Stress can be a problem both for home caregivers and for those in their care. Many studies have shown that stress can have significantly negative consequences, so home caregivers and others in potentially high-stress situations are often advised to master techniques for managing stress. Now a new study indicates that consumption of probiotics may actually be beneficial in this regard.
Published recently in the journal Scientific Reports, this study is entitled “Lactobacillus plantarum attenuates anxiety-related behavior and protects against stress-induced dysbiosis in adult zebrafish.” The scientists involved confirm that previous studies have found a link between the neurological issues created by stress and gastrointestinal issues. Most stress management programs focus on the neurological aspect; these researchers conducted this experiment to determine if focusing on the “gut” issues might be an alternative or complementary way of treating stress.
This is a pre-clinical trial, so it used animals — in this case zebrafish — to test the proof of principle. The bacteria lactobacillus plantarum, which is commonly found in probiotics, was introduced into the aquariums of some zebrafish but was excluded from the aquariums of others. The stressors (situations which have been previously shown to create stress in zebrafish, such as overcrowding) were added to all the aquariums.
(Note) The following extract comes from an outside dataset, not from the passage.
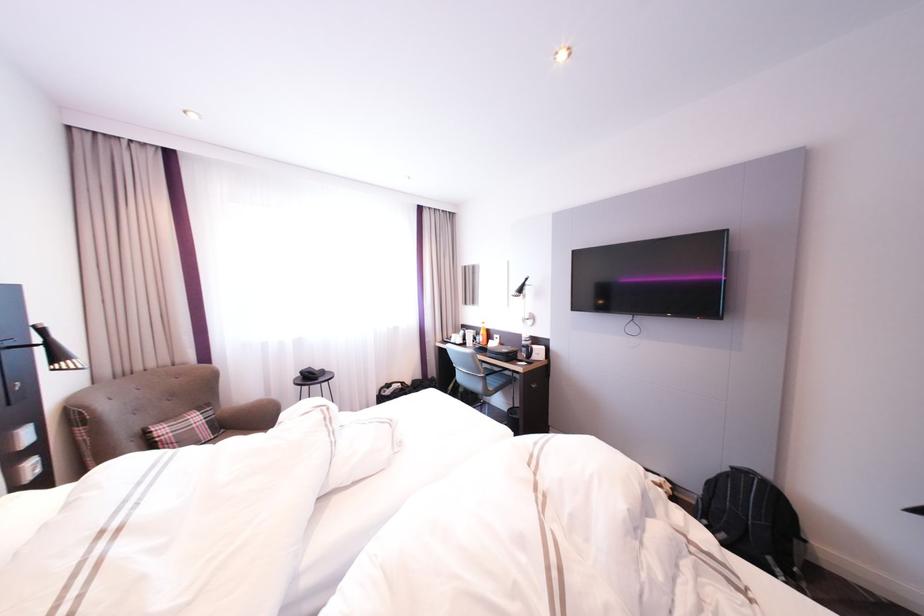 The image size is (924, 616). Describe the element at coordinates (50, 350) in the screenshot. I see `the black lamp head` at that location. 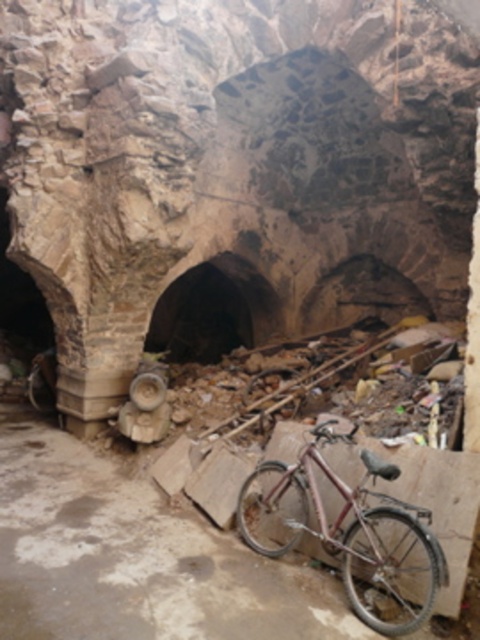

Overall, the fish that had been given access to the probiotics were better able to handle the situations and showed fewer signs of stress.
Probiotics are the living cultures found in yogurt and other foods and are considered among the “good” bacteria. They have previously been shown to be beneficial in a number of areas, such as digestion and skin care.
The body produces probiotics naturally, but often these need to be supplemented via dietary means.
This initial pre-clinical study does not provide proof positive that probiotics would have the same effect in humans as they do in zebrafish. However, because probiotics are generally beneficial, home caregivers may want to consider adding them to their array of stress management weapons. (As always, consider checking with a doctor first before making any major dietary changes.)